But that discussion was taking place only in small groups. To the vast majority of Georgians, the ideas of social democracy remain long forgotten. As elsewhere in the post-Communist world, everything which was considered wrong and evil under Stalinism became popular. For that reason, the Georgian Church has become an enormously powerful and popular institution. The role is has played in Georgian politics has not always been a good one.
For example, attempts by Tbilisi’s vibrant LGBTI community to publicly commemorate the International Day Against Homophobia have been broken up in recent years by church-led conservative groups, sometimes involving physical violence. In 2018, on the very eve of the commemoration of the centenary of Georgia’s social democratic republic, fears of violence led the LGBTI leaders to cancel planned actions.
Does anything remain of social democracy in Georgia? Probably not much in the country’s political parties, but one could argue that the spirit of the Mensheviks is kept alive most notably in the country’s trade unions. Those unions are organised into the Georgian Trade Union Confederation (GTUC), which in 2005 was taken over by younger leaders keen to replace a fossilised, corrupt post-Soviet leadership. They have stubbornly fought to preserve the union’s independence.

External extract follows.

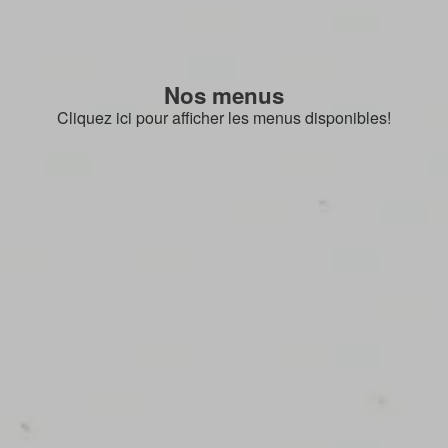
Nos menus
Cliquez ici pour afficher les menus disponibles!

In 2017, the leadership of Irakli Petriashvili was challenged from within the GTUC, and he charged the government with interference. His call was backed up the International Trade Union Confederation, to which the GTUC has long been affiliated. Petriashvili prevailed, and the GTUC remains in the forefront of workers’ struggles for better wages and working conditions. 
Last year an attempt to close down a Stalin-era sugar factory in the town of Agara and replace it with a crypto-currency mining operation was met by fierce resistance by workers, who marched the 90 kilometres from their town to Tbilisi. They were joined by left-wing students for part of the march, and eventually they prevailed: the government intervened to keep the factory open. 
Later in the year, workers on the Tbilisi metro went on strike, again with some support from students, and this time were told that while they had the right to strike, they could only do so at times when they were not working (e.g. late at night). This prompted more protests and eventually the local government relented.
There doesn’t seem to be much talk in the unions of the creation of a Labour Party though in 2016 Petriashvili himself made a run for a parliamentary seat in Tbilisi, campaigning as an independent. The campaign was not successful.
The emergence of a student movement that has repeatedly intervened in support of striking railway workers, sugar workers and so on, reminds one of the early days, more than a century ago, in the history of the Georgian labour movement. The Social Democratic Party which ruled Georgia from 1918-1921 came out of the revolutionary student movement of that time. Today there is much talk of a radicalised student movement and the rise of a Georgian “new left”. Maybe Georgian social democracy is going to get a second chance?
About the author
Eric Lee is the founding editor of LabourStart, the news and campaigning website of the international trade union movement. He is the author of several books, the most recent of which is The Experiment: Georgia’s Forgotten Revolution 1918-1921 published by Zed books (see: https://www.zedbooks.net/shop/book/the-experiment/)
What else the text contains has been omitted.